* _Source records_:
Segment Open

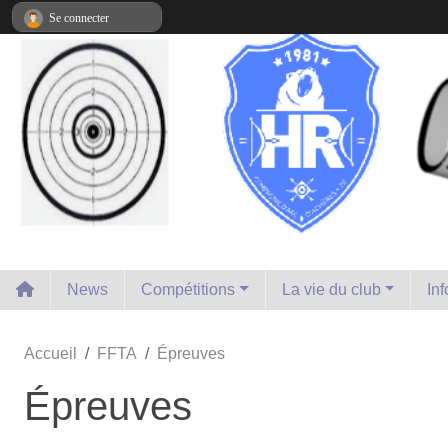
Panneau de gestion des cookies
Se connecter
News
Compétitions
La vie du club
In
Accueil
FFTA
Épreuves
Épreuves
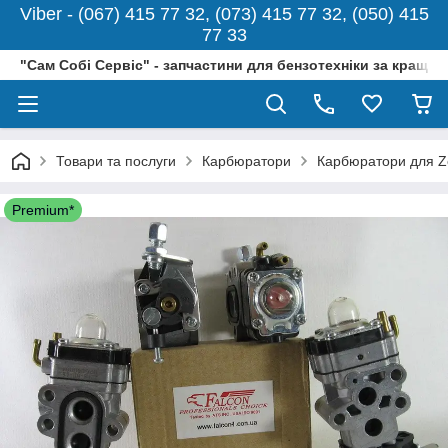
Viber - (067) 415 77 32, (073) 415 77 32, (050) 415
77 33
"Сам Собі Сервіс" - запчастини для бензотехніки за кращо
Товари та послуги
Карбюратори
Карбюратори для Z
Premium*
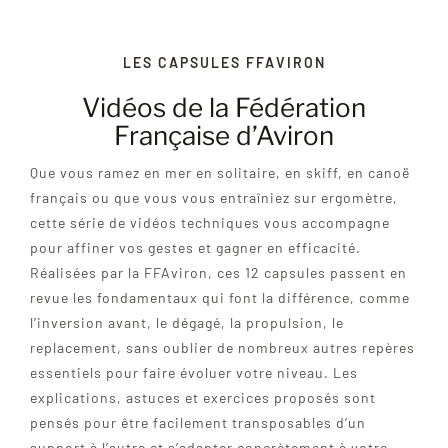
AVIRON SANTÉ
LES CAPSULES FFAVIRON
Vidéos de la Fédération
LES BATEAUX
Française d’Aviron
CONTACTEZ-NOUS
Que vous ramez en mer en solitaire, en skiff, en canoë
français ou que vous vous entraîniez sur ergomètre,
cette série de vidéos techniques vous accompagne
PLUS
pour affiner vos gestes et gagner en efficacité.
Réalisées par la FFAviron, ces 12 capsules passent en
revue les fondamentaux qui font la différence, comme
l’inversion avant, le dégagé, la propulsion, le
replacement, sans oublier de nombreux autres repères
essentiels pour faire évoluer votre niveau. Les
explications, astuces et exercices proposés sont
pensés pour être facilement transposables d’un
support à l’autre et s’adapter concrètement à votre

Segment Closed
Segment Open

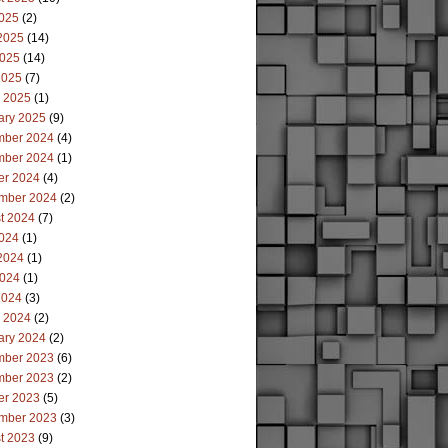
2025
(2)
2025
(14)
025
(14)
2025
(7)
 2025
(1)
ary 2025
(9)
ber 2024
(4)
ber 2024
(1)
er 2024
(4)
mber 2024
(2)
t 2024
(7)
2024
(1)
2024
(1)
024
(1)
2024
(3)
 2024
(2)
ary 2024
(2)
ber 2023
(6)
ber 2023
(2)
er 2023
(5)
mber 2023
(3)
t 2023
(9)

Segment Closed
Segment Open

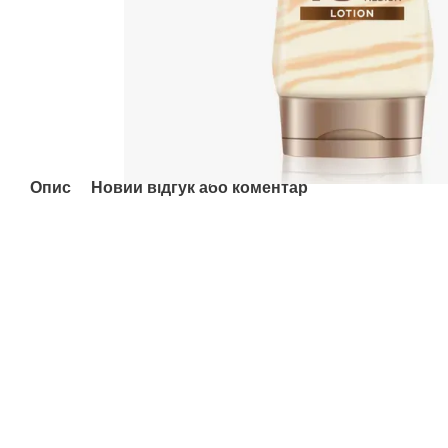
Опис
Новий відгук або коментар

Segment Closed

* _Exercise brief_: All lines of the records above that carry the word "pour" should be listed.

* _Exercise output_:
pour affiner vos gestes et gagner en efficacité.
essentiels pour faire évoluer votre niveau. Les
pensés pour être facilement transposables d’un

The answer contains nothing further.